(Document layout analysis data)
################
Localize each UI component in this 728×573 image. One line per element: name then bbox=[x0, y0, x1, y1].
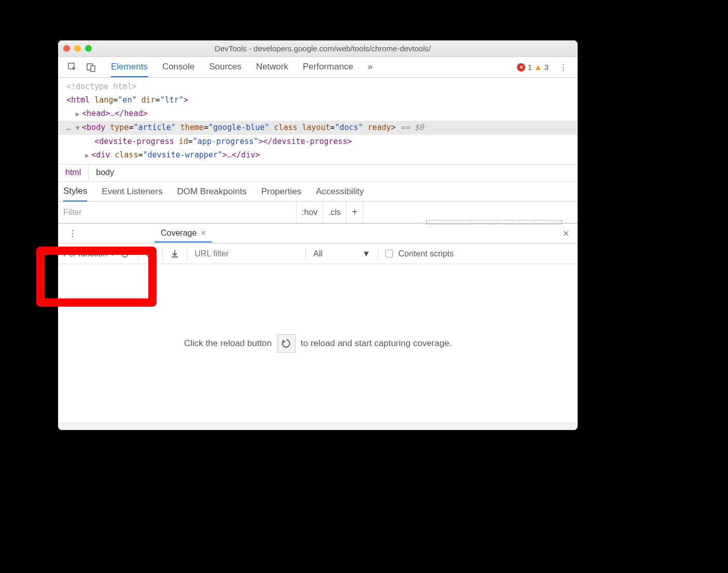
dom-tree[interactable]: <!doctype html> <html lang="en" dir="ltr… bbox=[58, 78, 578, 164]
content-scripts-label[interactable]: Content scripts bbox=[398, 249, 454, 259]
styles-tab-bar: Styles Event Listeners DOM Breakpoints P… bbox=[58, 182, 578, 202]
crumb-html[interactable]: html bbox=[58, 165, 88, 181]
tab-network[interactable]: Network bbox=[256, 58, 288, 77]
chevron-down-icon: ▼ bbox=[362, 249, 370, 259]
drawer-tab-coverage-label: Coverage bbox=[161, 228, 197, 238]
separator bbox=[305, 248, 306, 260]
inspect-icon[interactable] bbox=[66, 61, 79, 74]
close-window-button[interactable] bbox=[63, 45, 70, 52]
styles-filter-row: :hov .cls + bbox=[58, 202, 578, 223]
drawer-footer bbox=[58, 423, 578, 430]
subtab-properties[interactable]: Properties bbox=[261, 182, 301, 201]
svg-rect-2 bbox=[91, 66, 95, 71]
zoom-window-button[interactable] bbox=[85, 45, 92, 52]
dom-progress[interactable]: <devsite-progress id="app-progress"></de… bbox=[58, 135, 578, 148]
cls-toggle[interactable]: .cls bbox=[323, 202, 346, 223]
drawer-tab-coverage[interactable]: Coverage × bbox=[155, 225, 212, 242]
warning-icon: ▲ bbox=[534, 63, 542, 72]
margin-box-preview bbox=[426, 220, 562, 224]
separator bbox=[162, 248, 163, 260]
tab-performance[interactable]: Performance bbox=[303, 58, 353, 77]
main-tab-group: Elements Console Sources Network Perform… bbox=[111, 58, 517, 77]
coverage-empty-state: Click the reload button to reload and st… bbox=[58, 264, 578, 423]
coverage-filter-label: All bbox=[313, 249, 323, 259]
breadcrumb: html body bbox=[58, 164, 578, 182]
minimize-window-button[interactable] bbox=[74, 45, 81, 52]
close-coverage-tab-icon[interactable]: × bbox=[201, 228, 205, 238]
dom-wrapper[interactable]: ▶<div class="devsite-wrapper">…</div> bbox=[58, 148, 578, 162]
dom-html-open[interactable]: <html lang="en" dir="ltr"> bbox=[58, 93, 578, 107]
drawer-tab-bar: ⋮ Coverage × × bbox=[58, 224, 578, 243]
drawer-menu-icon[interactable]: ⋮ bbox=[66, 227, 79, 240]
titlebar: DevTools - developers.google.com/web/too… bbox=[58, 40, 578, 57]
hov-toggle[interactable]: :hov bbox=[297, 202, 323, 223]
clear-icon[interactable] bbox=[146, 249, 155, 259]
reload-icon[interactable] bbox=[120, 249, 131, 259]
drawer-panel: ⋮ Coverage × × Per function ▼ bbox=[58, 223, 578, 430]
traffic-lights bbox=[63, 45, 92, 52]
devtools-window: DevTools - developers.google.com/web/too… bbox=[58, 40, 578, 430]
dom-head[interactable]: ▶<head>…</head> bbox=[58, 107, 578, 121]
styles-filter-input[interactable] bbox=[58, 202, 297, 223]
coverage-toolbar: Per function ▼ All ▼ Content sc bbox=[58, 243, 578, 264]
reload-button[interactable] bbox=[277, 334, 296, 353]
subtab-dom-breakpoints[interactable]: DOM Breakpoints bbox=[177, 182, 246, 201]
tab-elements[interactable]: Elements bbox=[111, 58, 148, 77]
url-filter-input[interactable] bbox=[194, 249, 298, 259]
coverage-hint-pre: Click the reload button bbox=[184, 338, 272, 349]
crumb-body[interactable]: body bbox=[88, 165, 121, 181]
subtab-styles[interactable]: Styles bbox=[63, 182, 87, 202]
coverage-filter-select[interactable]: All ▼ bbox=[313, 249, 370, 259]
chevron-down-icon: ▼ bbox=[109, 251, 115, 257]
content-scripts-checkbox[interactable] bbox=[385, 250, 393, 257]
coverage-type-select[interactable]: Per function ▼ bbox=[63, 249, 115, 259]
dom-doctype[interactable]: <!doctype html> bbox=[58, 80, 578, 93]
new-style-rule-button[interactable]: + bbox=[346, 202, 363, 223]
subtab-event-listeners[interactable]: Event Listeners bbox=[102, 182, 162, 201]
settings-menu-icon[interactable]: ⋮ bbox=[557, 61, 569, 74]
device-toggle-icon[interactable] bbox=[85, 61, 97, 74]
main-toolbar: Elements Console Sources Network Perform… bbox=[58, 57, 578, 78]
status-area: × 1 ▲ 3 ⋮ bbox=[517, 61, 572, 74]
error-icon: × bbox=[517, 63, 525, 71]
separator bbox=[138, 248, 138, 260]
export-icon[interactable] bbox=[170, 249, 179, 259]
svg-line-4 bbox=[148, 251, 153, 256]
error-count[interactable]: 1 bbox=[527, 63, 531, 71]
close-drawer-icon[interactable]: × bbox=[559, 227, 572, 240]
warning-count[interactable]: 3 bbox=[544, 63, 549, 71]
tab-overflow-icon[interactable]: » bbox=[368, 58, 372, 77]
subtab-accessibility[interactable]: Accessibility bbox=[316, 182, 364, 201]
dom-body-selected[interactable]: … ▼<body type="article" theme="google-bl… bbox=[58, 121, 578, 135]
tab-console[interactable]: Console bbox=[162, 58, 194, 77]
window-title: DevTools - developers.google.com/web/too… bbox=[99, 44, 547, 53]
separator bbox=[187, 248, 187, 260]
coverage-hint-post: to reload and start capturing coverage. bbox=[301, 338, 452, 349]
separator bbox=[377, 248, 378, 260]
tab-sources[interactable]: Sources bbox=[209, 58, 241, 77]
coverage-type-label: Per function bbox=[63, 249, 107, 259]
################
**Task statement:**
Could you transcribe all of the data exactly, keeping every picture out of the copy?

**Result of the task:**
Localize each UI component in this 728×573 image. One line per element: name then bbox=[x0, y0, x1, y1].
dom-tree[interactable]: <!doctype html> <html lang="en" dir="ltr… bbox=[58, 78, 578, 164]
content-scripts-label[interactable]: Content scripts bbox=[398, 249, 454, 259]
styles-tab-bar: Styles Event Listeners DOM Breakpoints P… bbox=[58, 182, 578, 202]
crumb-html[interactable]: html bbox=[58, 165, 88, 181]
tab-network[interactable]: Network bbox=[256, 58, 288, 77]
chevron-down-icon: ▼ bbox=[362, 249, 370, 259]
drawer-tab-coverage-label: Coverage bbox=[161, 228, 197, 238]
separator bbox=[305, 248, 306, 260]
inspect-icon[interactable] bbox=[66, 61, 79, 74]
close-window-button[interactable] bbox=[63, 45, 70, 52]
styles-filter-row: :hov .cls + bbox=[58, 202, 578, 223]
drawer-footer bbox=[58, 423, 578, 430]
subtab-properties[interactable]: Properties bbox=[261, 182, 301, 201]
svg-rect-2 bbox=[91, 66, 95, 71]
zoom-window-button[interactable] bbox=[85, 45, 92, 52]
dom-progress[interactable]: <devsite-progress id="app-progress"></de… bbox=[58, 135, 578, 148]
cls-toggle[interactable]: .cls bbox=[323, 202, 346, 223]
drawer-tab-coverage[interactable]: Coverage × bbox=[155, 225, 212, 242]
warning-icon: ▲ bbox=[534, 63, 542, 72]
margin-box-preview bbox=[426, 220, 562, 224]
separator bbox=[162, 248, 163, 260]
tab-performance[interactable]: Performance bbox=[303, 58, 353, 77]
main-tab-group: Elements Console Sources Network Perform… bbox=[111, 58, 517, 77]
coverage-empty-state: Click the reload button to reload and st… bbox=[58, 264, 578, 423]
coverage-filter-label: All bbox=[313, 249, 323, 259]
breadcrumb: html body bbox=[58, 164, 578, 182]
minimize-window-button[interactable] bbox=[74, 45, 81, 52]
close-coverage-tab-icon[interactable]: × bbox=[201, 228, 205, 238]
dom-wrapper[interactable]: ▶<div class="devsite-wrapper">…</div> bbox=[58, 148, 578, 162]
dom-html-open[interactable]: <html lang="en" dir="ltr"> bbox=[58, 93, 578, 107]
drawer-tab-bar: ⋮ Coverage × × bbox=[58, 224, 578, 243]
drawer-menu-icon[interactable]: ⋮ bbox=[66, 227, 79, 240]
titlebar: DevTools - developers.google.com/web/too… bbox=[58, 40, 578, 57]
hov-toggle[interactable]: :hov bbox=[297, 202, 323, 223]
clear-icon[interactable] bbox=[146, 249, 155, 259]
reload-icon[interactable] bbox=[120, 249, 131, 259]
drawer-panel: ⋮ Coverage × × Per function ▼ bbox=[58, 223, 578, 430]
traffic-lights bbox=[63, 45, 92, 52]
devtools-window: DevTools - developers.google.com/web/too… bbox=[58, 40, 578, 430]
dom-head[interactable]: ▶<head>…</head> bbox=[58, 107, 578, 121]
styles-filter-input[interactable] bbox=[58, 202, 297, 223]
coverage-toolbar: Per function ▼ All ▼ Content sc bbox=[58, 243, 578, 264]
reload-button[interactable] bbox=[277, 334, 296, 353]
subtab-dom-breakpoints[interactable]: DOM Breakpoints bbox=[177, 182, 246, 201]
tab-elements[interactable]: Elements bbox=[111, 58, 148, 77]
url-filter-input[interactable] bbox=[194, 249, 298, 259]
coverage-hint-pre: Click the reload button bbox=[184, 338, 272, 349]
crumb-body[interactable]: body bbox=[88, 165, 121, 181]
subtab-styles[interactable]: Styles bbox=[63, 182, 87, 202]
coverage-filter-select[interactable]: All ▼ bbox=[313, 249, 370, 259]
chevron-down-icon: ▼ bbox=[109, 251, 115, 257]
content-scripts-checkbox[interactable] bbox=[385, 250, 393, 257]
coverage-type-select[interactable]: Per function ▼ bbox=[63, 249, 115, 259]
dom-doctype[interactable]: <!doctype html> bbox=[58, 80, 578, 93]
new-style-rule-button[interactable]: + bbox=[346, 202, 363, 223]
subtab-event-listeners[interactable]: Event Listeners bbox=[102, 182, 162, 201]
settings-menu-icon[interactable]: ⋮ bbox=[557, 61, 569, 74]
device-toggle-icon[interactable] bbox=[85, 61, 97, 74]
main-toolbar: Elements Console Sources Network Perform… bbox=[58, 57, 578, 78]
status-area: × 1 ▲ 3 ⋮ bbox=[517, 61, 572, 74]
error-icon: × bbox=[517, 63, 525, 71]
separator bbox=[138, 248, 138, 260]
export-icon[interactable] bbox=[170, 249, 179, 259]
svg-line-4 bbox=[148, 251, 153, 256]
error-count[interactable]: 1 bbox=[527, 63, 531, 71]
close-drawer-icon[interactable]: × bbox=[559, 227, 572, 240]
warning-count[interactable]: 3 bbox=[544, 63, 549, 71]
tab-overflow-icon[interactable]: » bbox=[368, 58, 372, 77]
subtab-accessibility[interactable]: Accessibility bbox=[316, 182, 364, 201]
dom-body-selected[interactable]: … ▼<body type="article" theme="google-bl… bbox=[58, 121, 578, 135]
tab-console[interactable]: Console bbox=[162, 58, 194, 77]
window-title: DevTools - developers.google.com/web/too… bbox=[99, 44, 547, 53]
separator bbox=[187, 248, 187, 260]
coverage-hint-post: to reload and start capturing coverage. bbox=[301, 338, 452, 349]
separator bbox=[377, 248, 378, 260]
tab-sources[interactable]: Sources bbox=[209, 58, 241, 77]
coverage-type-label: Per function bbox=[63, 249, 107, 259]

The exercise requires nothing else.